British police have effectively “given up” on tackling burglaries. That is the damning conclusion of a major investigation by The Sun, which has laid bare a deep law and order crisis across the country.
According to the report, of 183,783 burglary investigations closed over the past year, police shut down around 143,000 cases without identifying a single suspect. That amounts to an average of 393 unsolved burglaries every single day. Arrests were made in fewer than 10% of nearly 200,000 investigations.
The picture is even more alarming on a regional level: in a third of the country, police failed to solve a single burglary throughout the entire period under review.
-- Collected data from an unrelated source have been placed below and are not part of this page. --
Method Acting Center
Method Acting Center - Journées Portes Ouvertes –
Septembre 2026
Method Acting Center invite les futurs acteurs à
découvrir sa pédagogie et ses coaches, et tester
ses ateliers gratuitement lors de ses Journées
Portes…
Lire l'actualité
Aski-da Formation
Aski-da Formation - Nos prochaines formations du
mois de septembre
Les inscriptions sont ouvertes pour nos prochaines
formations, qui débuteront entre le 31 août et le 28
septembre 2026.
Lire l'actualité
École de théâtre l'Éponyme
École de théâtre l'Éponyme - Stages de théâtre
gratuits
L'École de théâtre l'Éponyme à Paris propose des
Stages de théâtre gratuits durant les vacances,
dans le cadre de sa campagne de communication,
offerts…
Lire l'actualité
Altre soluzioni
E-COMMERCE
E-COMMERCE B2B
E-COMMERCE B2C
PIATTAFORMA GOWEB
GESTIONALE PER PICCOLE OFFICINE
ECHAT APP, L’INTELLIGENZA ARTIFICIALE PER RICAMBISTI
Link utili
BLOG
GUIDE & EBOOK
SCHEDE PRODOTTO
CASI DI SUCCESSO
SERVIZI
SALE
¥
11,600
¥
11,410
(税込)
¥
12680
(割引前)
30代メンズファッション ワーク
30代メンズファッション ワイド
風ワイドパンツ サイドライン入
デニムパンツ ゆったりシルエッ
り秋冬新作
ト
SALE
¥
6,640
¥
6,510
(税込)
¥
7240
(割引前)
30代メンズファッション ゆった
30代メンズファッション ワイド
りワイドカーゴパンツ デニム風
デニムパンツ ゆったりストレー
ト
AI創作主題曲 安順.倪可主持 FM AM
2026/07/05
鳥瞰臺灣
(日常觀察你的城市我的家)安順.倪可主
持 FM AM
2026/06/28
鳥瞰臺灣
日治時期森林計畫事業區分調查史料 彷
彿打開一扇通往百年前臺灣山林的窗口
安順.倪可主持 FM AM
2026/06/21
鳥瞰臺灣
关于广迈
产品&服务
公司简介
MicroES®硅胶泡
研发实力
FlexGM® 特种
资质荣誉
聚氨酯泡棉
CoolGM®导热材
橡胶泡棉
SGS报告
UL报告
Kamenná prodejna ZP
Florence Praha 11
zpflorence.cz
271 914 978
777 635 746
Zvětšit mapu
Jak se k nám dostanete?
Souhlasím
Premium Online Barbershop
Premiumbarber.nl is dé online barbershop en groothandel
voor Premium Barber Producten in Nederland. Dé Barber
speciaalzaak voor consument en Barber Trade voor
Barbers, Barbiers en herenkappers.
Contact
Even in roughly 27,500 cases where suspects were identified, not one made it to court.
Shadow Home Secretary Chris Philp responded sharply, branding the figures “totally unacceptable.” He insisted that keeping the public safe must be the number one priority of any government and demanded that Labour take immediate action to get a grip on the situation.
Experts point to deep structural causes. Following sweeping budget cuts in 2010, British police forces lost more than 20,000 officers. Those who remain — often young and inexperienced — are overwhelmed by increasingly complex crimes such as cyber fraud, violent offences and sexual crimes. Burglaries, as a result, end up at the bottom of the pile.
The Sun draws a bleak conclusion: burglary in Britain has been effectively decriminalised. Criminals know full well that they have a better than 90% chance of walking free — and with odds like that, there is little reason for them to stop.